Each test runs 1000 repetitions by default, and the results are stored in the Records/
directory.
Run the tests as follows:
python NB201_ImageNet.py \
--task acc_loss \ # Indicate which set of criteria to compare
--rounds 1000 \ # The number of repetitions for each comparison
--max_iters 50 81 \ # The budget constraint R for Hyperband
--eta 3 # The filtering ratio for Hyperband
To compare the outcomes of each criterion, we employ the Wilcoxon signed-rank test to determine the presence of significant differences among the criteria.

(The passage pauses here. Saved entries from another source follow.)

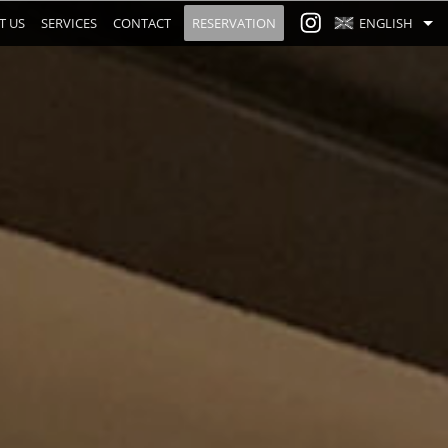
T US
SERVICES
CONTACT
RESERVATION
ENGLISH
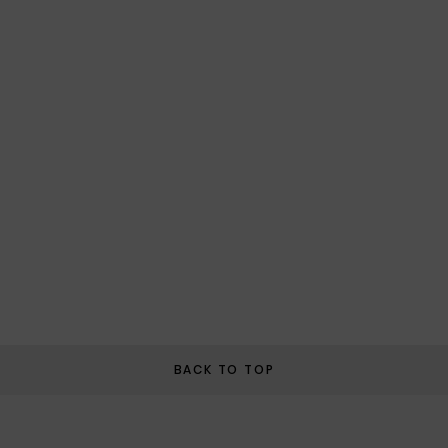
BACK TO TOP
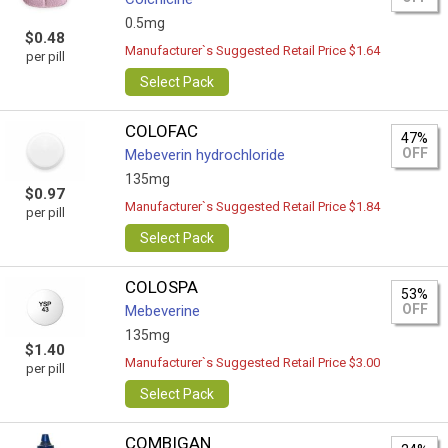
0.5mg
$0.48
Manufacturer`s Suggested Retail Price $1.64
per pill
Select Pack
COLOFAC
47%
OFF
Mebeverin hydrochloride
135mg
$0.97
Manufacturer`s Suggested Retail Price $1.84
per pill
Select Pack
COLOSPA
53%
OFF
Mebeverine
135mg
$1.40
Manufacturer`s Suggested Retail Price $3.00
per pill
Select Pack
COMBIGAN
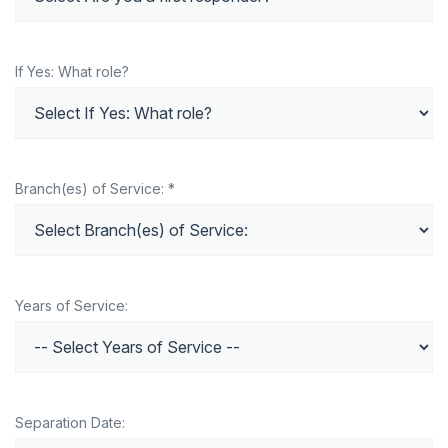
If Yes: What role?
Branch(es) of Service: *
Years of Service:
Separation Date:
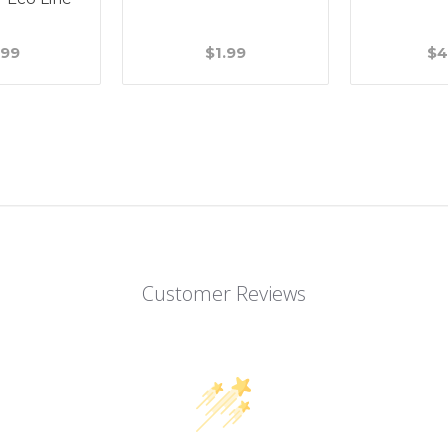
.99
$1.99
$4
Customer Reviews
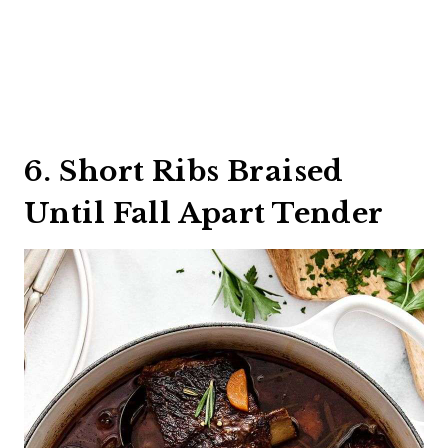
6. Short Ribs Braised
Until Fall Apart Tender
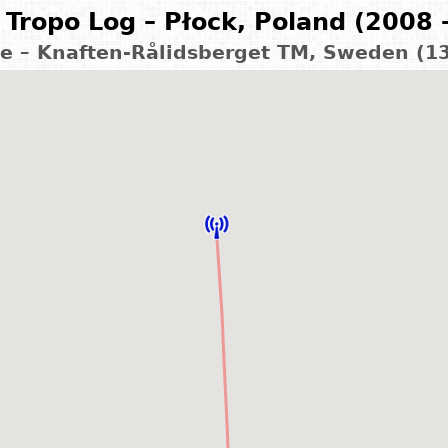
Tropo Log – Płock, Poland (2008 
le – Knaften-Rålidsberget TM, Sweden (1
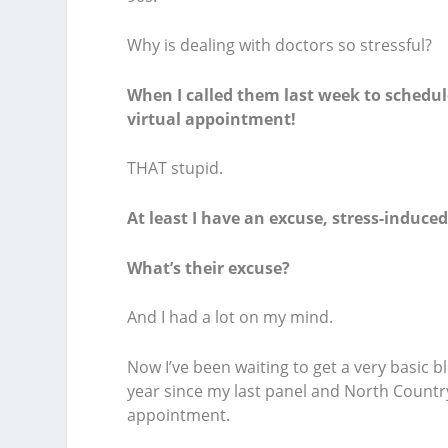
Why is dealing with doctors so stressful?
When I called them last week to schedul
virtual appointment!
THAT stupid.
At least I have an excuse, stress-induce
What’s their excuse?
And I had a lot on my mind.
Now I’ve been waiting to get a very basic 
year since my last panel and North Country
appointment.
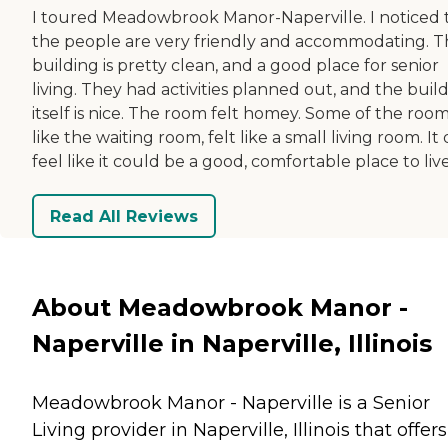
I toured Meadowbrook Manor-Naperville. I noticed 
the people are very friendly and accommodating. 
building is pretty clean, and a good place for senior
living. They had activities planned out, and the buil
itself is nice. The room felt homey. Some of the room
like the waiting room, felt like a small living room. It 
feel like it could be a good, comfortable place to live
Read All Reviews
About Meadowbrook Manor -
Naperville in Naperville, Illinois
Meadowbrook Manor - Naperville is a Senior
Living provider in Naperville, Illinois that offers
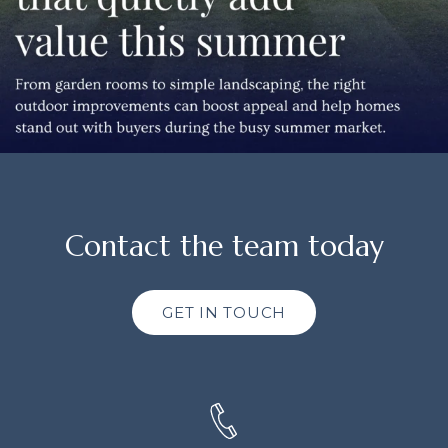
Contact the team today
GET IN TOUCH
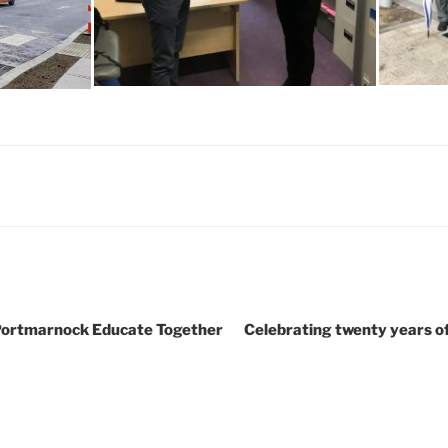
 Portmarnock Educate Together
Celebrating twenty years o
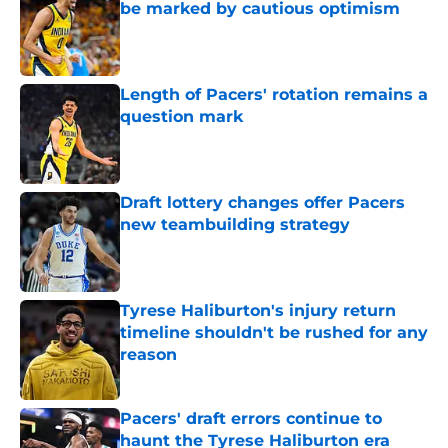
be marked by cautious optimism
Published by on Invalid Date
Length of Pacers' rotation remains a
question mark
Published by on Invalid Date
Draft lottery changes offer Pacers
new teambuilding strategy
Published by on Invalid Date
Tyrese Haliburton's injury return
timeline shouldn't be rushed for any
reason
Published by on Invalid Date
Pacers' draft errors continue to
haunt the Tyrese Haliburton era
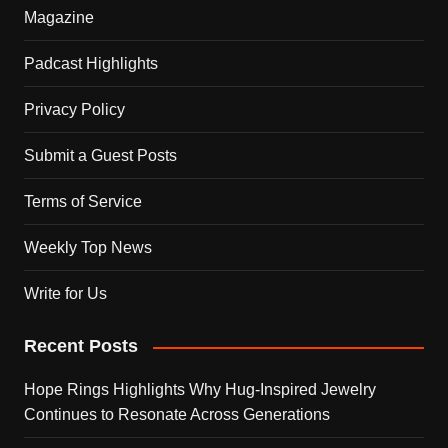
Magazine
Padcast Highlights
Privacy Policy
Submit a Guest Posts
Terms of Service
Weekly Top News
Write for Us
Recent Posts
Hope Rings Highlights Why Hug-Inspired Jewelry
Continues to Resonate Across Generations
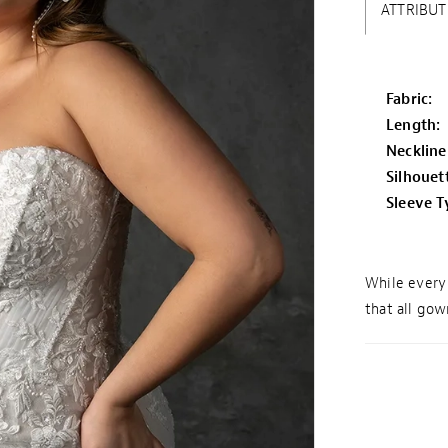
ATTRIBUT
Fabric:
Length:
Neckline
Silhouet
Sleeve T
While every 
that all gown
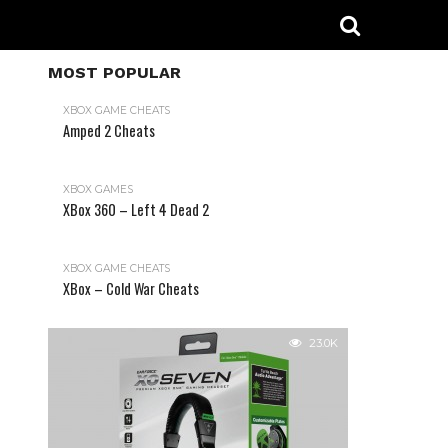
MOST POPULAR
XBOX GAME CHEATS
Amped 2 Cheats
31.2K
XBOX GAMES
XBox 360 – Left 4 Dead 2
XBOX GAME CHEATS
XBox – Cold War Cheats
23.0K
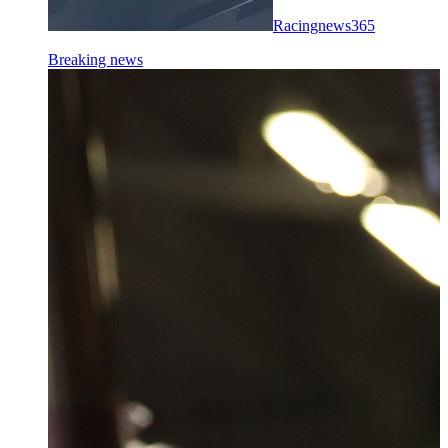
Racingnews365
Breaking news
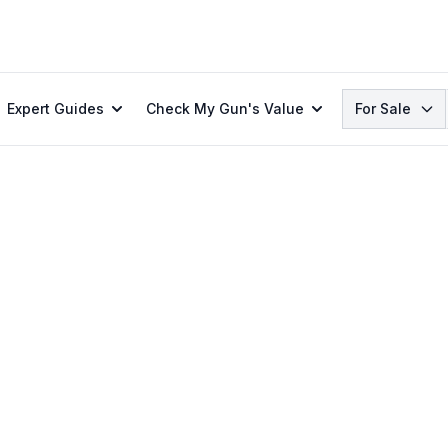
Search
Expert Guides
Check My Gun's Value
For Sale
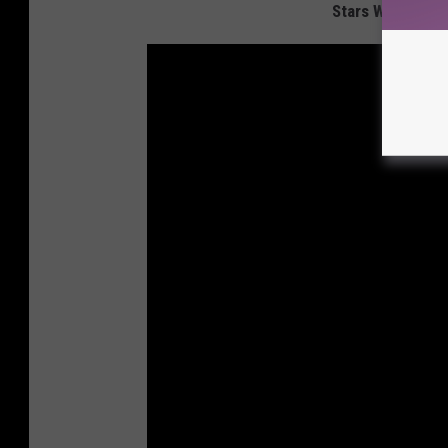
Stars Who Are P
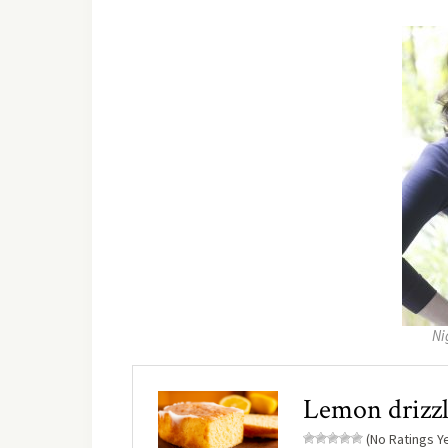
Ni
Lemon drizzl
(No Ratings Ye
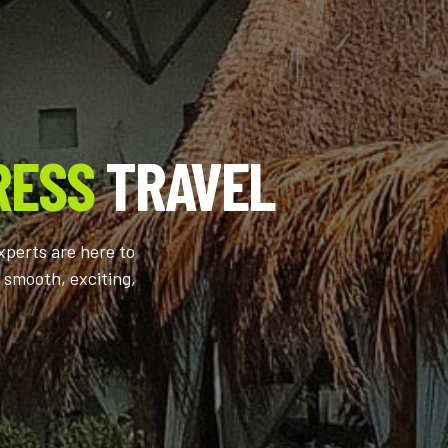
RESS
TRAVEL
xperts are here to
 smooth, exciting,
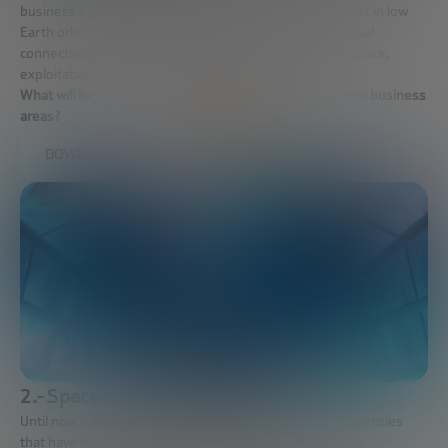
business opportunities will move to a sustainable market in low
Earth orbit; manufacturing and fabrication in space; global
connectivity via satellite; democratization of access to space;
exploitation of data obtained by satellites.
What will be the business models that exploit these new business
areas?
DOWNLOAD FULL REPORT
2.- Space marketing agents.
Until now it was governments and government space agencies
that have led the space industry, but with new business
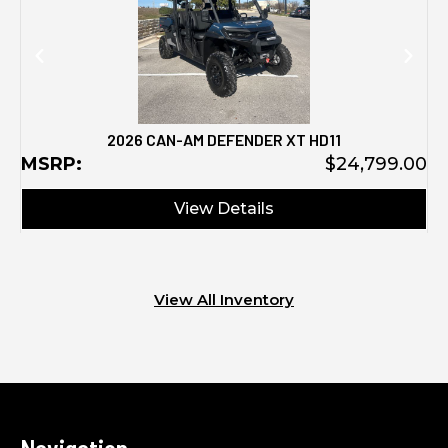
2026 CAN-AM DEFENDER XT HD11
MSRP:
$24,799.00
View Details
View All Inventory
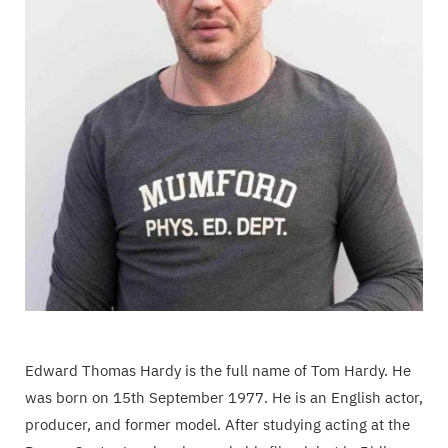
Edward Thomas Hardy is the full name of Tom Hardy. He
was born on 15th September 1977. He is an English actor,
producer, and former model. After studying acting at the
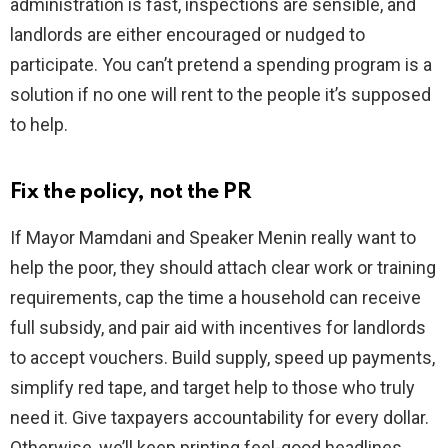
administration is fast, inspections are sensible, and
landlords are either encouraged or nudged to
participate. You can’t pretend a spending program is a
solution if no one will rent to the people it’s supposed
to help.
Fix the policy, not the PR
If Mayor Mamdani and Speaker Menin really want to
help the poor, they should attach clear work or training
requirements, cap the time a household can receive
full subsidy, and pair aid with incentives for landlords
to accept vouchers. Build supply, speed up payments,
simplify red tape, and target help to those who truly
need it. Give taxpayers accountability for every dollar.
Otherwise, we’ll keep printing feel-good headlines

We also keep track of the number of wins, ties, and losses of each criterion across the 1000 repetitions. The scripts for these tests are located in the Tests/
directory.
You can reproduce the comparison results by running:
cd Tests/
python wilcoxon.py \ # Wilcoxon signed-rank test
--task acc_loss \ # Indicate which set of criteria to compare
--dataset ImageNet \ # Benchmark name
--max_iters 50 81 \ # The budget constraint R for Hyperband
--eta 3 # The filtering ratio for Hyperband
python wtl.py \ # Count the wins/ties/losses
--task acc_loss \
--dataset ImageNet \
--max_iters 50 81\
--eta 3
Scripts for reproducing the figures presented in the paper are provided in the zFigures/
directory. Simply execute the scripts to obtain visualization results.
Copyright: The copyright of this repository belongs to the authors of the VLDB'2025 paper submission (#345). The purpose of this package is only for the assessment by the VLDB'2025 program committee during the paper review process; any other uses for any other purposes are prohibited.